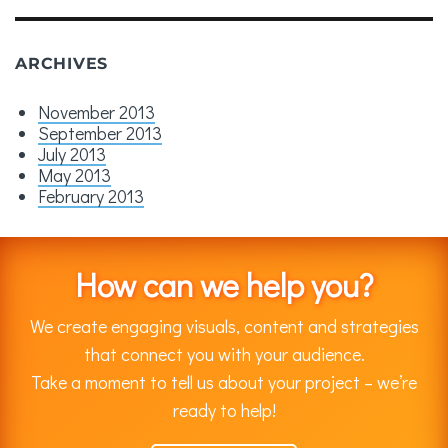
ARCHIVES
November 2013
September 2013
July 2013
May 2013
February 2013
How can we help you?
We create engaging visuals, content and strategies
that connect you with your audience.
Take a moment to tell us about your project – we’re
ready to help!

◆ ◆ ◆

**Try it:**
The result should be an exact repetition of all the records. Drop the pictures.

**Exercise result:**
ARCHIVES
November 2013
September 2013
July 2013
May 2013
February 2013
How can we help you?
We create engaging visuals, content and strategies
that connect you with your audience.
Take a moment to tell us about your project – we’re
ready to help!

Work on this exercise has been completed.